Quand je retrouve mes amis, ils me reprochent mon imprudence.

- On avait dit qu'on ne se quitterait plus, insiste Octavius.

- C'est plus fort que lui, il se croit invincible, conclut Claudius.

- Vous avez raison, les gars, je ne recommencerai plus.

Par mesure de sécurité, l'énorme Relignas nous escorte jusqu'à la salle d'étude. Nous prendrons notre petit déjeuner sur place et il passera régulièrement voir si tout va bien. Sous couvert de protection, nous serons davantage surveillés. Nous devons aussi nous habituer à vivre à l'écart des autres, mais c'est pour nous un soulagement.

Je retrouve mon cahier et mes écritures ainsi que l'ancien César, déjà installé avec un nouveau livre. Mes copains découvrent aujourd'hui des ouvrages sur les balises, les phares et l'usage des instruments d'orientation.

Aujourd'hui, je pars d'une nouvelle hypothèse: Jove n'aurait utilisé que neuf chiffres en répétant une fois le même. Le nombre 9 offre une nouvelle possibilité: remplir un carré de neuf cases. On place les chiffres dans l'ordre croissant et on peut tracer un parcours en les reliant entre eux. On peut ainsi expérimenter différents dessins: des formes géométriques, des signes, des lettres qui s'inscrivent dans un carré. Si je passe deux fois sur le même nombre, je l'écris deux fois, par exemple 7536895124. On peut choisir que le point d'arrivée soit le même que le point de départ, tel un serpent qui se mord la queue, comme 1523698741.

Quand les possibilités d'un carré sont épuisées, on peut bouleverser l'ordre des chiffres dans les cases. Je me souviens avoir trouvé les numéros des caches d'armes en faisant varier cette figure et en sélectionnant seulement les cinq premiers chiffres. Les quatre coins du carré étaient occupés par les chiffres 1,2, 3 et 4, les autres cases vides par le chiffre 0. On effectuait alors la lecture à partir du coin gauche en tournant dans le sens des aiguilles d'une montre: 102,203,304,401.

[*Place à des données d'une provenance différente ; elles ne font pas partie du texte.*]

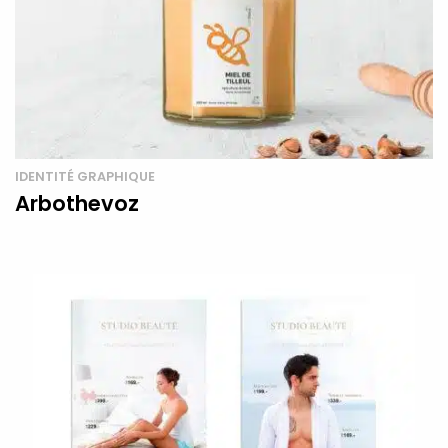
IDENTITÉ GRAPHIQUE
Arbothevoz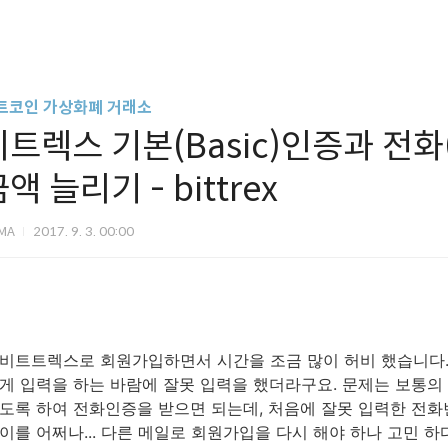
트코인 가상화폐 거래소
비트렉스 기본(Basic)인증과 전화
액 늘리기 - bittrex
IMA
2017. 9. 3. 00:00
비트트렉스로 회원가입하면서 시간을 조금 많이 허비 했습니다.
게 입력을 하는 바람에 잘못 입력을 했더라구요. 문제는 보통의
도록 하여 전화인증을 받으면 되는데, 처음에 잘못 입력한 전
이를 어쩌나... 다른 메일로 회원가입을 다시 해야 하나 고민 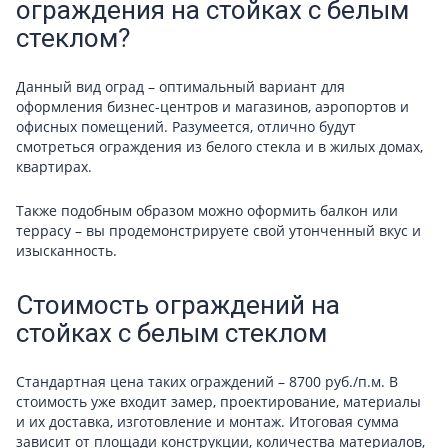
ограждения на стойках с белым
стеклом?
Данный вид оград – оптимальный вариант для
оформления бизнес-центров и магазинов, аэропортов и
офисных помещений. Разумеется, отлично будут
смотреться ограждения из белого стекла и в жилых домах,
квартирах.
Также подобным образом можно оформить балкон или
террасу – вы продемонстрируете свой утонченный вкус и
изысканность.
Стоимость ограждений на
стойках с белым стеклом
Стандартная цена таких ограждений – 8700 руб./п.м. В
стоимость уже входит замер, проектирование, материалы
и их доставка, изготовление и монтаж. Итоговая сумма
зависит от площади конструкции, количества материалов,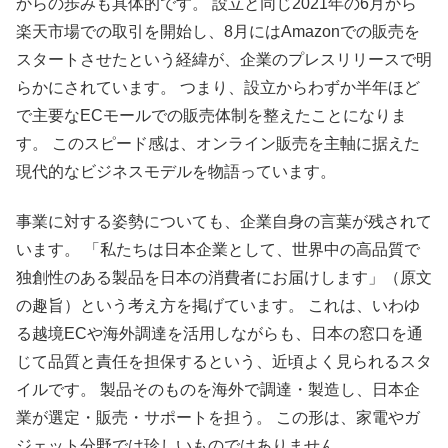
からの歩みも具体的です。 設立と同じ2021年の6月から
楽天市場での取引を開始し、8月にはAmazonでの販売を
スタートさせたという経緯が、企業のプレスリリースで明
らかにされています。 つまり、設立からわずか半年ほど
で主要なECモールでの販売体制を整えたことになりま
す。 このスピード感は、オンライン販売を主軸に据えた
現代的なビジネスモデルを物語っています。
事業に対する姿勢についても、企業自身の言葉が残されて
います。 「私たちは日本企業として、世界中の高品質で
独創性のある製品を日本の消費者にお届けします」（原文
の趣旨）という考え方を掲げています。 これは、いわゆ
る越境ECや海外調達を活用しながらも、日本の窓口を通
じて品質と責任を担保するという、近頃よく見られるスタ
イルです。 製品そのものを海外で調達・製造し、日本企
業が選定・販売・サポートを担う。 この形は、家電やガ
ジェット分野では珍しいものではありません。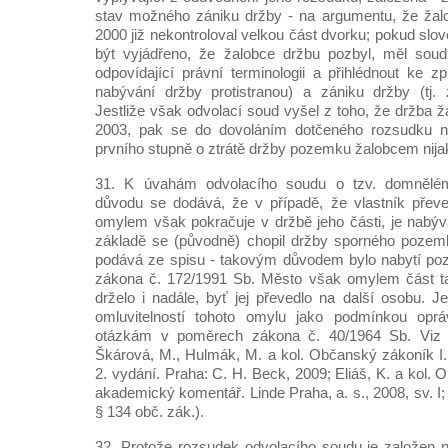
stav možného zániku držby - na argumentu, že žal
2000 již nekontroloval velkou část dvorku; pokud slo
být vyjádřeno, že žalobce držbu pozbyl, měl soud
odpovídající právní terminologii a přihlédnout ke
nabývání držby protistranou) a zániku držby (tj. 
Jestliže však odvolací soud vyšel z toho, že držba ž
2003, pak se do dovoláním dotčeného rozsudku 
prvního stupně o ztrátě držby pozemku žalobcem nija
31. K úvahám odvolacího soudu o tzv. domnělém
důvodu se dodává, že v případě, že vlastník přev
omylem však pokračuje v držbě jeho části, je nabýv
základě se (původně) chopil držby sporného pozemk
podává ze spisu - takovým důvodem bylo nabytí poz
zákona č. 172/1991 Sb. Město však omylem část t
drželo i nadále, byť jej převedlo na další osobu. J
omluvitelností tohoto omylu jako podmínkou opr
otázkám v poměrech zákona č. 40/1964 Sb. Viz Šv
Škárová, M., Hulmák, M. a kol. Občanský zákoník I.
2. vydání. Praha: C. H. Beck, 2009; Eliáš, K. a kol.
akademický komentář. Linde Praha, a. s., 2008, sv. I;
§ 134 obč. zák.).
32. Protože rozsudek odvolacího soudu je založen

Je couvre ainsi de combinaisons des pages entières du cahier avant de me décider à faire une pause pour manger. Nous en profitons pour interroger Gouffre sur la vie des César. C'est un gars qui aime raconter.

- Dans notre formation, précise-t-il, on nous obligeait à prendre des décisions parfaitement illogiques et à les imposer aux enfants avec une courte argumentation. Les autres observaient notre visage qui devait rester absolument impassible. On devait également, sans sourciller, se montrer totalement injustes, considérer avec dédain les pleurs et la douleur qu'on pouvait provoquer. Le soir, quand on se rappelait nos "exploits", il était de bon ton d'en rire. J'essaie de me persuader, depuis mon évasion, que je n'ai jamais pris de plaisir à ces jeux et que j'étais différent. Mais je suis sûr que, si j'étais resté, je serais vraiment devenu comme eux, un monstre froid et cruel, bien pire que les soldats qui exécutent les ordres par crainte ou parce qu'on leur a gommé tous repères moraux. Certains de mes condisciples éprouvaient une forme de jouissance à cet exercice du pouvoir et étaient toujours prêts à aller plus loin. Jove les encourageait dans cette voie... Affre vous a expliqué ce qu'on faisait à ceux qui étaient trop tendres. Comme vous le comprenez, je suis un miraculé.

- Mais tu ne t'amusais jamais? interroge Octavius.

- De rares fois, quand on a reçu nos chaussures aux semelles de feutre par exemple, celles qui te permettent de te déplacer sans bruit. On s'amusait entre collègues à se faire sursauter.

- Mais, aujourd'hui, cette vie solitaire de prisonnier doit te peser? intervient Claudius.

- C'est vrai que j'avais imaginé mon séjour chez les Oreilles coupées comme un passage avant de retrouver le continent, mais j'avais tout faux. Ici, personne ne peut ou ne veut partir. J'espère que vous serez l'exception. Ce qui m'a sauvé, ce sont les livres. J'apprends et je m'ouvre l'esprit en les lisant chaque jour. Certains permettent même de vivre d'autres vies le temps de leur lecture. Tenez, celui-là est magique, par exemple.

Il brandit un gros volume à la couverture rouge et or dont je n'arrive pas à déchiffrer le titre.

- Peut-être un jour, ajoute-t-il, trouverez-vous le temps de penser à autre chose qu'à votre survie.